### Provided information
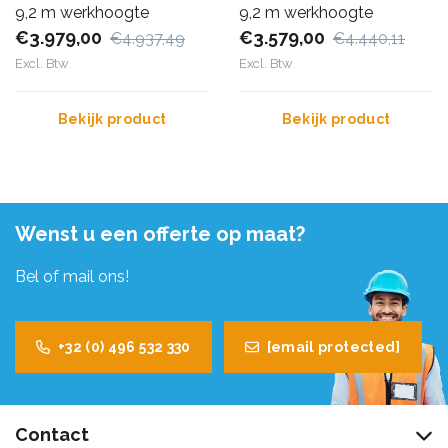
9,2 m werkhoogte
9,2 m werkhoogte
€3.979,00
€3.579,00
€4.937,49
€4.440,11
Excl. Btw
Excl. Btw
Bekijk product
Bekijk product
Wenst u een offerte op maat?
Bel of mail ons!
+32 (0) 496 532 330
[email protected]
Contact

### Problem description
Could you set down every record above word for word, leaving out the pictures?

### Response box
9,2 m werkhoogte
9,2 m werkhoogte
€3.979,00
€3.579,00
€4.937,49
€4.440,11
Excl. Btw
Excl. Btw
Bekijk product
Bekijk product
Wenst u een offerte op maat?
Bel of mail ons!
+32 (0) 496 532 330
[email protected]
Contact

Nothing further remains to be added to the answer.